A Fox News article this morning posed an interesting dilemma: Hurricane Irene throwing the president a curveball in economic efforts:
President Obama's been blaming "bad luck" lately for the state of the economy. Then along comes Hurricane Irene.The storm that already has lashed the Bahamas was making its way toward the North Carolina coast Friday. Thousands of people were under evacuation orders as governors all along the East Coast declared a state of emergency.
The potential effect from natural disasters like this is a mixed bag. They can cause billions in property damage, sap up government resources, trigger a rise in gas prices and cut down on productivity in the near-term. Irene's bill may be inflated by its presumed landfall along the East Coast, where property values are high.At the same time, the effects of hurricanes tend to be localized and not big enough to choke the national economy. Any drop-off from the immediate damage can also be offset later by the burst of spending on construction and relief efforts. Plus Irene has been downgraded to a Category 2 and is tracking a bit east of New York City -- a good sign.
But studies show, according to this article, it may not be all that bad for team Obama.

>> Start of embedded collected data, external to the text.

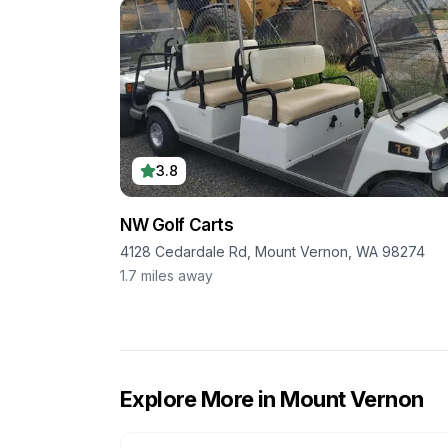
3.8
NW Golf Carts
4128 Cedardale Rd, Mount Vernon, WA 98274
1.7
miles away
Explore More in
Mount Vernon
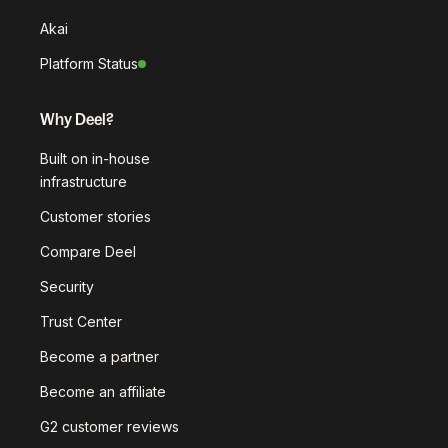
Akai
Platform Status
Why Deel?
Built on in-house
infrastructure
Customer stories
Compare Deel
Security
Trust Center
Become a partner
Become an affiliate
G2 customer reviews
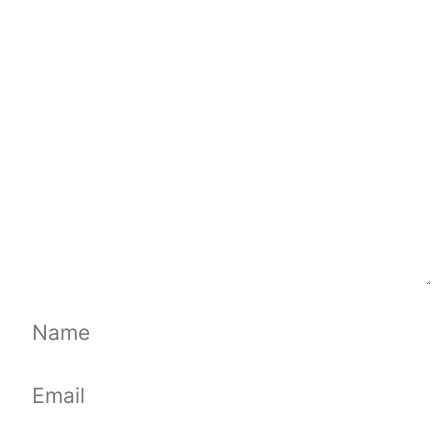
Comment
Name
Email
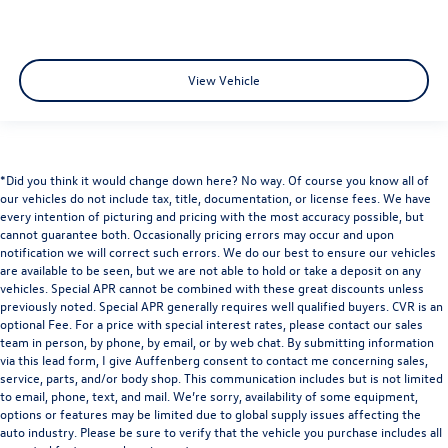
View Vehicle
*Did you think it would change down here? No way. Of course you know all of
our vehicles do not include tax, title, documentation, or license fees. We have
every intention of picturing and pricing with the most accuracy possible, but
cannot guarantee both. Occasionally pricing errors may occur and upon
notification we will correct such errors. We do our best to ensure our vehicles
are available to be seen, but we are not able to hold or take a deposit on any
vehicles. Special APR cannot be combined with these great discounts unless
previously noted. Special APR generally requires well qualified buyers. CVR is an
optional Fee. For a price with special interest rates, please contact our sales
team in person, by phone, by email, or by web chat. By submitting information
via this lead form, I give Auffenberg consent to contact me concerning sales,
service, parts, and/or body shop. This communication includes but is not limited
to email, phone, text, and mail. We’re sorry, availability of some equipment,
options or features may be limited due to global supply issues affecting the
auto industry. Please be sure to verify that the vehicle you purchase includes all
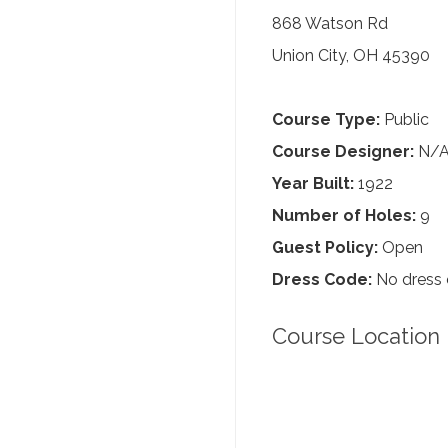
868 Watson Rd
Union City, OH 45390
Course Type:
Public
Course Designer:
N/
Year Built:
1922
Number of Holes:
9
Guest Policy:
Open
Dress Code:
No dress
Course Location 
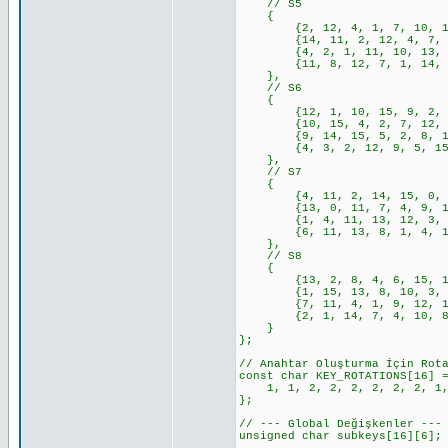
// S5
{
{2, 12, 4, 1, 7, 10, 11, 6
{14, 11, 2, 12, 4, 7, 13, 
{4, 2, 1, 11, 10, 13, 7, 8
{11, 8, 12, 7, 1, 14, 2, 1
},
// S6
{
{12, 1, 10, 15, 9, 2, 6, 8
{10, 15, 4, 2, 7, 12, 9, 5
{9, 14, 15, 5, 2, 8, 12, 3
{4, 3, 2, 12, 9, 5, 15, 10
},
// S7
{
{4, 11, 2, 14, 15, 0, 8, 1
{13, 0, 11, 7, 4, 9, 1, 10
{1, 4, 11, 13, 12, 3, 7, 1
{6, 11, 13, 8, 1, 4, 10, 7
},
// S8
{
{13, 2, 8, 4, 6, 15, 11, 1
{1, 15, 13, 8, 10, 3, 7, 4
{7, 11, 4, 1, 9, 12, 14, 2
{2, 1, 14, 7, 4, 10, 8, 13
}
};
// Anahtar Oluşturma İçin Rot
const char KEY_ROTATIONS[16] 
1, 1, 2, 2, 2, 2, 2, 2, 1, 
};
// --- Global Değişkenler ---
unsigned char subkeys[16][6];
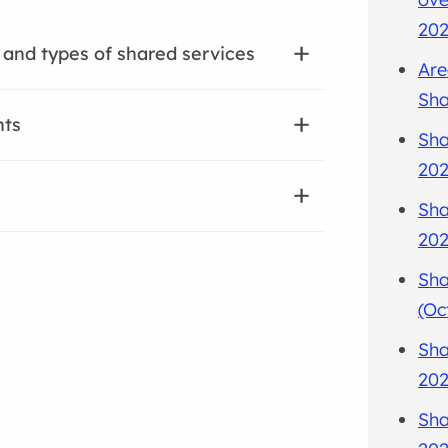
202
 and types of shared services
Are
Sha
nts
Sha
202
Sha
202
Sha
(Oc
Sha
202
Sha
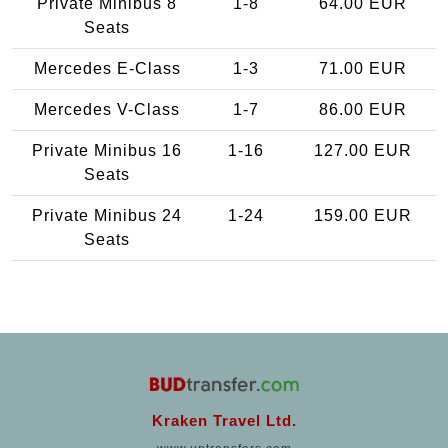
Private Minibus 8
1-8
64.00 EUR
Seats
Mercedes E-Class
1-3
71.00 EUR
Mercedes V-Class
1-7
86.00 EUR
Private Minibus 16
1-16
127.00 EUR
Seats
Private Minibus 24
1-24
159.00 EUR
Seats
Kraken Travel Ltd.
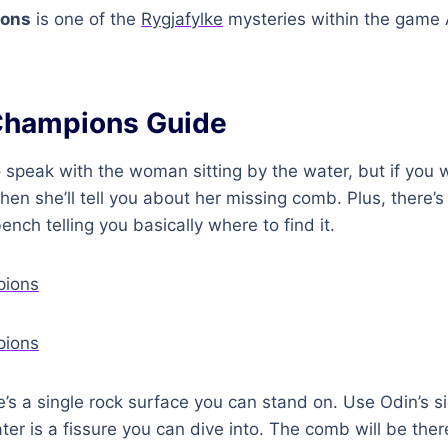
ions
is one of the
Rygjafylke
mysteries within the game 
Champions Guide
 speak with the woman sitting by the water, but if you
hen she’ll tell you about her missing comb. Plus, there’s
nch telling you basically where to find it.
re’s a single rock surface you can stand on. Use Odin’s si
ter is a fissure you can dive into. The comb will be the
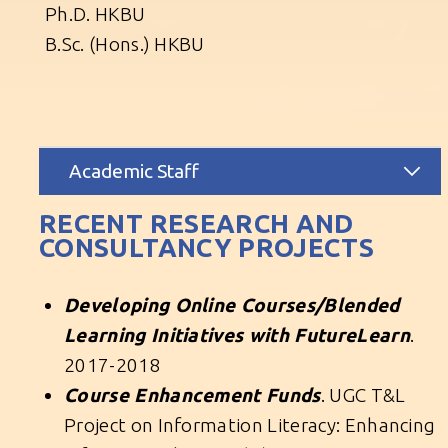
Ph.D. HKBU
B.Sc. (Hons.) HKBU
Academic Staff
RECENT RESEARCH AND
CONSULTANCY PROJECTS
Developing Online Courses/Blended
Learning Initiatives with FutureLearn
.
2017-2018
Course Enhancement Funds
. UGC T&L
Project on Information Literacy: Enhancing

One Labor Department study found that in the aftermath of Katrina, New Orleans recorded nearly $3 billion in lost wages in the 10 months following the storm -- though Katrina was unique in that the associated flooding caused far more damage than the storm.
A Congressional Research Service report from 2005 that examined the economic impact of that and other storms noted that the assumption is hurricanes have a "limited and temporary" effect on growth.
Heaven knows the U.S. economy needs all the help it can get.